[[ EXERCISE DATA, beginning ]]

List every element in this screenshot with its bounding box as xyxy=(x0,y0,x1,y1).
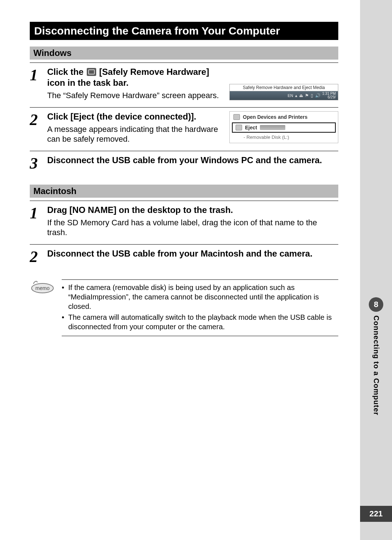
tray-network-icon: ▯ xyxy=(311,93,313,98)
page-margin-band xyxy=(360,0,392,540)
drive-icon xyxy=(236,125,242,130)
removable-disk-label: - Removable Disk (L:) xyxy=(230,133,338,143)
step-number: 2 xyxy=(30,111,47,144)
system-tray: EN ▴ ⏏ ⚑ ▯ 🔊 1:31 PM 6/29/ xyxy=(230,91,338,100)
tray-flag-icon: ⚑ xyxy=(305,93,309,98)
tray-language: EN xyxy=(287,93,293,98)
step: 2 Disconnect the USB cable from your Mac… xyxy=(30,244,338,271)
memo-text: The camera will automatically switch to … xyxy=(68,313,338,331)
open-devices-label: Open Devices and Printers xyxy=(243,114,307,120)
memo-block: memo •If the camera (removable disk) is … xyxy=(30,279,338,336)
windows-subheader: Windows xyxy=(30,47,338,60)
devices-icon xyxy=(233,114,240,120)
step-description: If the SD Memory Card has a volume label… xyxy=(47,218,338,238)
page-content: Disconnecting the Camera from Your Compu… xyxy=(0,0,360,540)
device-name-blurred xyxy=(260,125,285,130)
screenshot-eject-menu: Open Devices and Printers Eject - Remova… xyxy=(229,111,338,144)
menu-row-eject-highlighted: Eject xyxy=(232,122,336,133)
step: 3 Disconnect the USB cable from your Win… xyxy=(30,151,338,178)
step-heading: Click the [Safely Remove Hardware] icon … xyxy=(47,67,224,88)
step-description: A message appears indicating that the ha… xyxy=(47,124,224,144)
memo-item: •The camera will automatically switch to… xyxy=(62,313,338,331)
section-title: Disconnecting the Camera from Your Compu… xyxy=(30,22,338,40)
chapter-number-badge: 8 xyxy=(369,297,383,312)
safely-remove-hardware-icon xyxy=(87,68,96,76)
tray-speaker-icon: 🔊 xyxy=(315,93,320,98)
step: 1 Click the [Safely Remove Hardware] ico… xyxy=(30,63,338,107)
side-tab: 8 Connecting to a Computer xyxy=(360,297,392,415)
step-description: The “Safely Remove Hardware” screen appe… xyxy=(47,90,224,101)
step-heading: Disconnect the USB cable from your Windo… xyxy=(47,155,338,166)
screenshot-taskbar: Safely Remove Hardware and Eject Media E… xyxy=(229,67,338,101)
tray-up-icon: ▴ xyxy=(295,93,297,98)
memo-text: If the camera (removable disk) is being … xyxy=(68,283,338,311)
menu-row-open-devices: Open Devices and Printers xyxy=(230,112,338,122)
page-number: 221 xyxy=(360,506,392,522)
memo-badge-icon: memo xyxy=(30,279,55,294)
memo-list: •If the camera (removable disk) is being… xyxy=(62,279,338,336)
step-number: 1 xyxy=(30,205,47,238)
step-heading: Disconnect the USB cable from your Macin… xyxy=(47,248,338,259)
step-number: 2 xyxy=(30,248,47,265)
step-heading-pre: Click the xyxy=(47,67,86,77)
tray-eject-icon: ⏏ xyxy=(299,93,303,98)
step-heading: Click [Eject (the device connected)]. xyxy=(47,111,224,122)
eject-label: Eject xyxy=(245,125,257,130)
macintosh-subheader: Macintosh xyxy=(30,185,338,198)
step-heading: Drag [NO NAME] on the desktop to the tra… xyxy=(47,205,338,215)
step: 1 Drag [NO NAME] on the desktop to the t… xyxy=(30,201,338,244)
step-number: 1 xyxy=(30,67,47,101)
balloon-tooltip-text: Safely Remove Hardware and Eject Media xyxy=(230,84,338,91)
step-number: 3 xyxy=(30,155,47,172)
memo-badge-text: memo xyxy=(36,285,50,291)
tray-date: 6/29/ xyxy=(328,95,336,99)
tray-clock: 1:31 PM 6/29/ xyxy=(322,92,336,99)
chapter-label: Connecting to a Computer xyxy=(372,315,380,415)
memo-item: •If the camera (removable disk) is being… xyxy=(62,283,338,311)
step: 2 Click [Eject (the device connected)]. … xyxy=(30,107,338,151)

[[ EXERCISE DATA, end ]]

* **EXERCISE DIRECTIONS**
Return each line of the records above in which the word "item" occurs.

* **EXPECTED OUTPUT**
memo-item: •The camera will automatically switch to… xyxy=(62,313,338,331)
memo-item: •If the camera (removable disk) is being… xyxy=(62,283,338,311)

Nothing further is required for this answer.